> _WORK ITEM_
Everything in the listing except the pictures should be written out exactly.

> _DATA EXTRACTS_
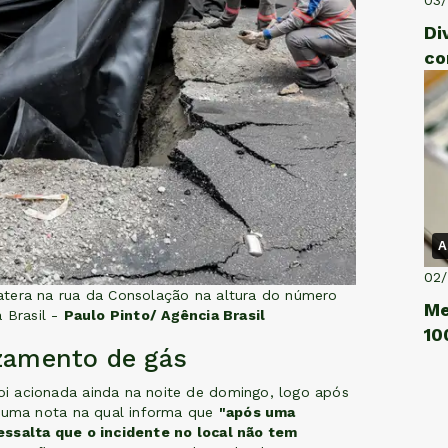
Di
co
A
02
atera na rua da Consolação na altura do número
Me
 Brasil -
Paulo Pinto/ Agência Brasil
10
zamento de gás
i acionada ainda na noite de domingo, logo após
u uma nota na qual informa que
"após uma
essalta que o incidente no local não tem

> _ANSWER TO THIS EXERCISE_
Di
co
A
02
atera na rua da Consolação na altura do número
Me
 Brasil -
Paulo Pinto/ Agência Brasil
10
zamento de gás
i acionada ainda na noite de domingo, logo após
u uma nota na qual informa que
"após uma
essalta que o incidente no local não tem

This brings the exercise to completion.